Exercise objective ▸
The answer must consist of each line below that contains the word "colour", copied in full.

Data to examine ▸
------------------------------------------------
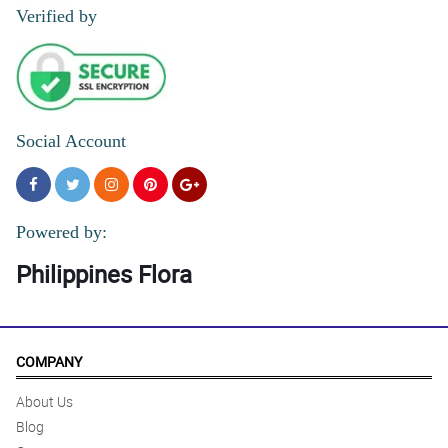
Verified by
Social Account
Powered by:
Philippines Flora
COMPANY
About Us
Blog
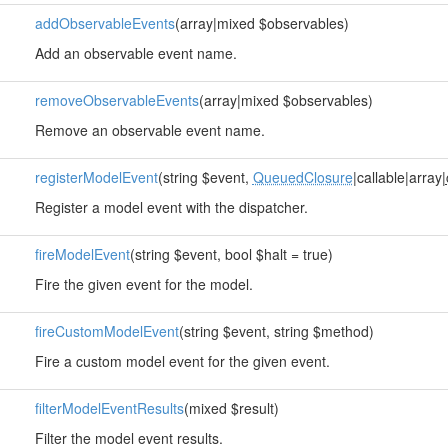
addObservableEvents
(array|mixed $observables)
Add an observable event name.
removeObservableEvents
(array|mixed $observables)
Remove an observable event name.
registerModelEvent
(string $event,
QueuedClosure
|callable|array|
Register a model event with the dispatcher.
fireModelEvent
(string $event, bool $halt = true)
Fire the given event for the model.
fireCustomModelEvent
(string $event, string $method)
Fire a custom model event for the given event.
filterModelEventResults
(mixed $result)
Filter the model event results.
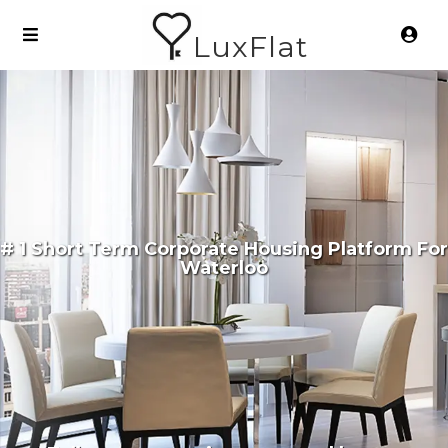
LuxFlat
# 1 Short Term Corporate Housing Platform For
Waterloo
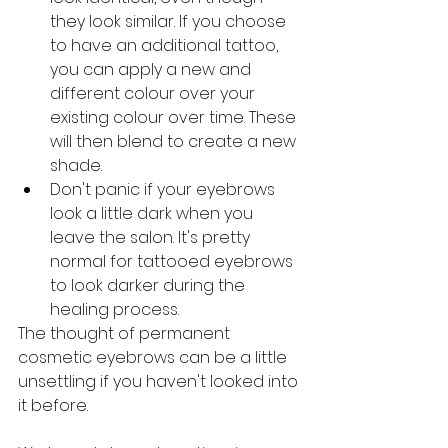
they look similar. If you choose 
to have an additional tattoo, 
you can apply a new and 
different colour over your 
existing colour over time. These 
will then blend to create a new 
shade.
Don't panic if your eyebrows 
look a little dark when you 
leave the salon. It's pretty 
normal for tattooed eyebrows 
to look darker during the 
healing process.
The thought of permanent 
cosmetic eyebrows can be a little 
unsettling if you haven't looked into 
it before.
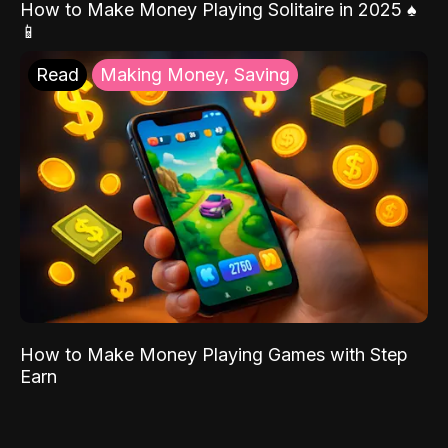
How to Make Money Playing Solitaire in 2025 ♠️
📱
Read
Making Money, Saving
How to Make Money Playing Games with Step
Earn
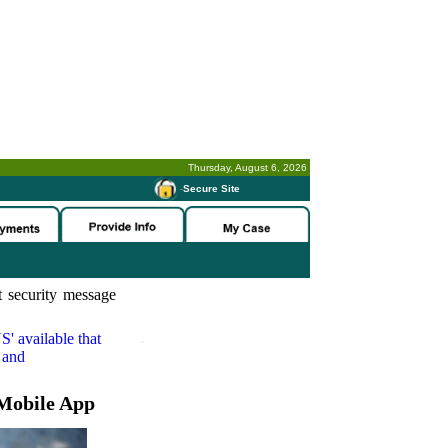
Thursday, August 6, 2026
-
Secure Site
 security message
S'
available that
 and
Mobile App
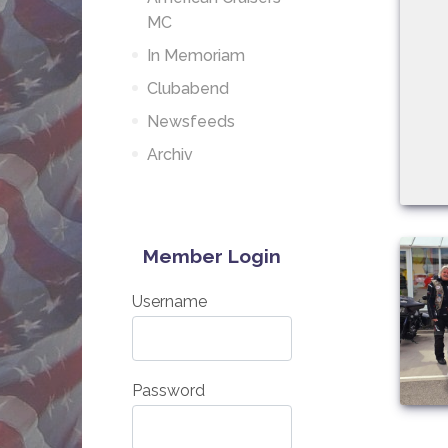
MC
In Memoriam
Clubabend
Newsfeeds
Archiv
Member Login
Username
Password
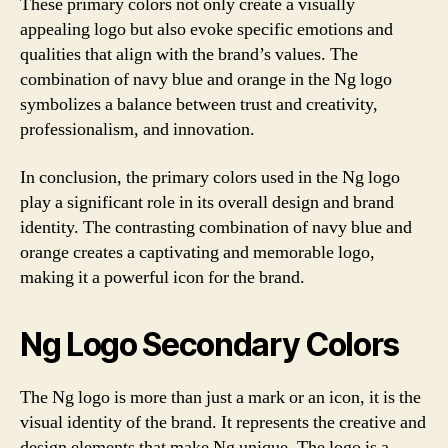
These primary colors not only create a visually
appealing logo but also evoke specific emotions and
qualities that align with the brand’s values. The
combination of navy blue and orange in the Ng logo
symbolizes a balance between trust and creativity,
professionalism, and innovation.
In conclusion, the primary colors used in the Ng logo
play a significant role in its overall design and brand
identity. The contrasting combination of navy blue and
orange creates a captivating and memorable logo,
making it a powerful icon for the brand.
Ng Logo Secondary Colors
The Ng logo is more than just a mark or an icon, it is the
visual identity of the brand. It represents the creative and
design elements that make Ng unique. The logo is a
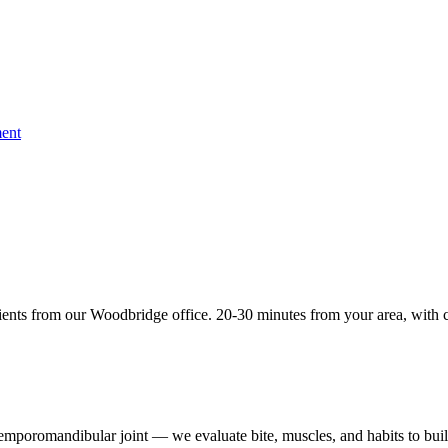
ent
ents from our Woodbridge office. 20-30 minutes from your area, with c
 temporomandibular joint — we evaluate bite, muscles, and habits to buil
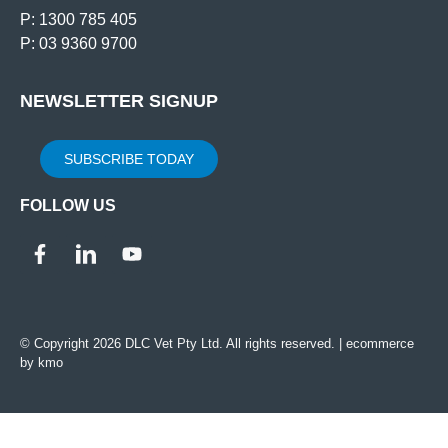
P: 1300 785 405
P: 03 9360 9700
NEWSLETTER SIGNUP
SUBSCRIBE TODAY
FOLLOW US
© Copyright 2026 DLC Vet Pty Ltd. All rights reserved. |
ecommerce
by kmo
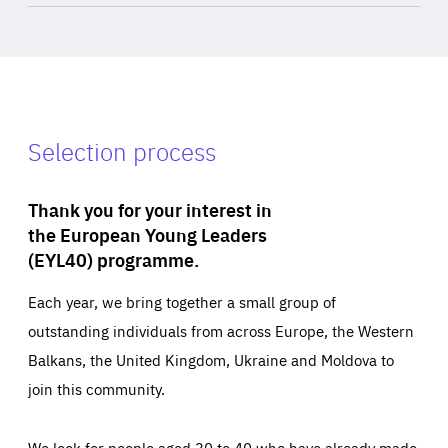
Selection process
Thank you for your interest in
the European Young Leaders
(EYL40) programme.
Each year, we bring together a small group of
outstanding individuals from across Europe, the Western
Balkans, the United Kingdom, Ukraine and Moldova to
join this community.
We look for people aged 30 to 40 who have already made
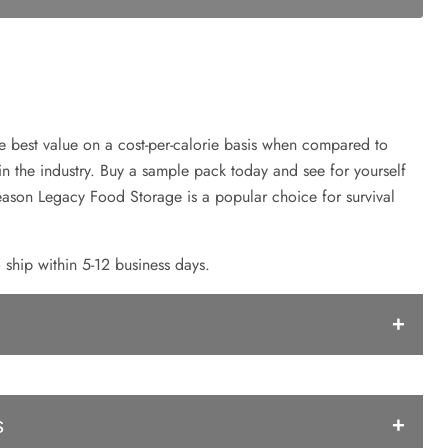
e best value on a cost-per-calorie basis when compared to
in the industry. Buy a sample pack today and see for yourself
reason Legacy Food Storage is a popular choice for survival
 ship within 5-12 business days.
ke
s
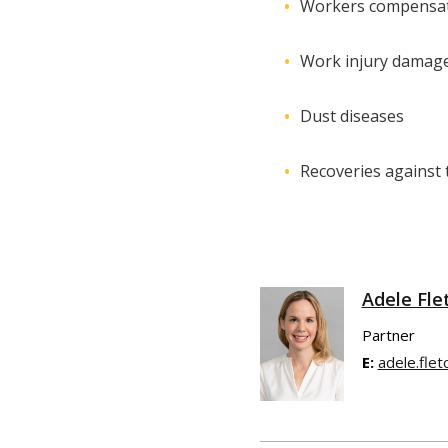
Workers compensat
Work injury damag
Dust diseases
Recoveries against t
Adele Fle
Partner
E:
adele.fle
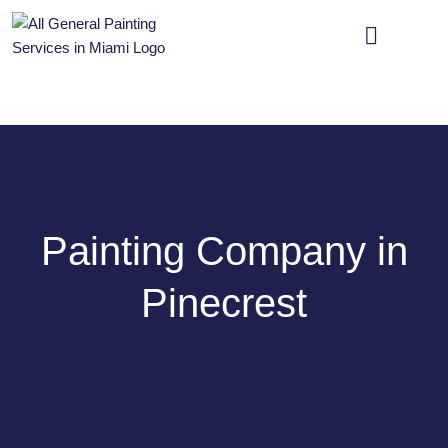
OUR SERVICES
CONTACT US
Painting Company in
Pinecrest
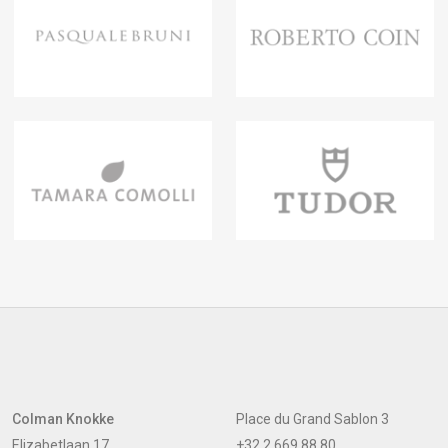
Colman Knokke
Place du Grand Sablon 3
Elizabetlaan 17
+32 2 669 88 80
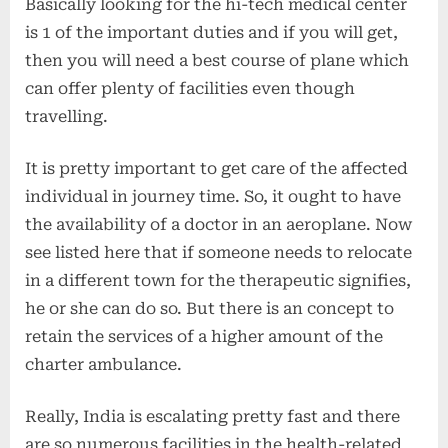
Basically looking for the hi-tech medical center
is 1 of the important duties and if you will get,
then you will need a best course of plane which
can offer plenty of facilities even though
travelling.
It is pretty important to get care of the affected
individual in journey time. So, it ought to have
the availability of a doctor in an aeroplane. Now
see listed here that if someone needs to relocate
in a different town for the therapeutic signifies,
he or she can do so. But there is an concept to
retain the services of a higher amount of the
charter ambulance.
Really, India is escalating pretty fast and there
are so numerous facilities in the health-related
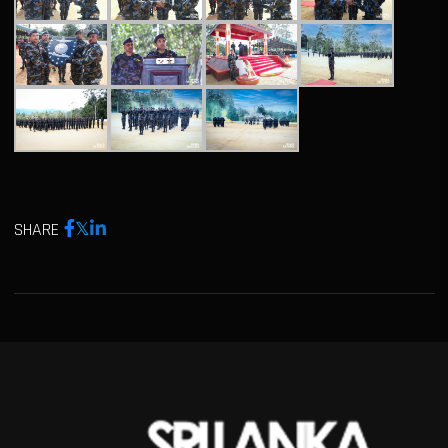
SHARE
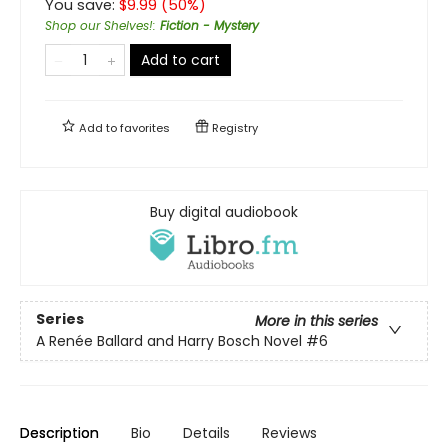
You save:
$
9.99
(
50
%)
Shop our Shelves!
:
Fiction - Mystery
Add to cart
Add to
favorites
Registry
Buy digital audiobook
Series
More in this series
A Renée Ballard and Harry Bosch Novel
#6
Description
Bio
Details
Reviews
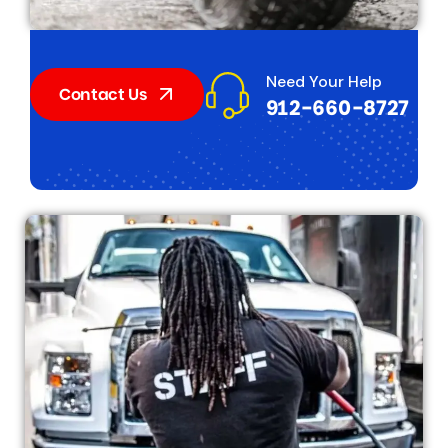
Need Your Help
Contact Us
912-660-8727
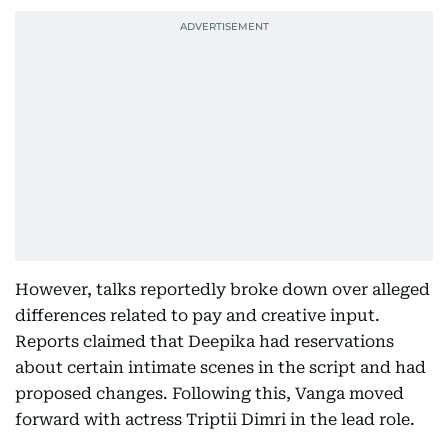
However, talks reportedly broke down over alleged
differences related to pay and creative input.
Reports claimed that Deepika had reservations
about certain intimate scenes in the script and had
proposed changes. Following this, Vanga moved
forward with actress Triptii Dimri in the lead role.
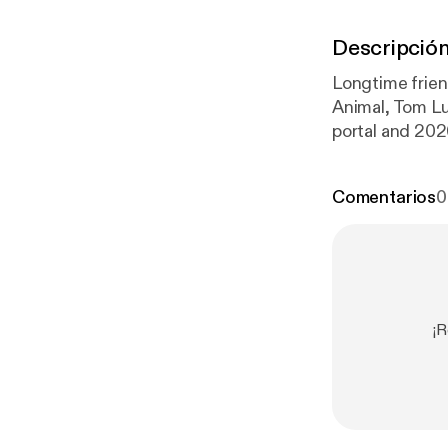
Descripció
Longtime frien
Animal, Tom Lu
portal and 202
tener
] for priv
Comentarios
0
¡R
------------------------------------------------
Answer box ▸
different colour over your 
existing colour over time. These 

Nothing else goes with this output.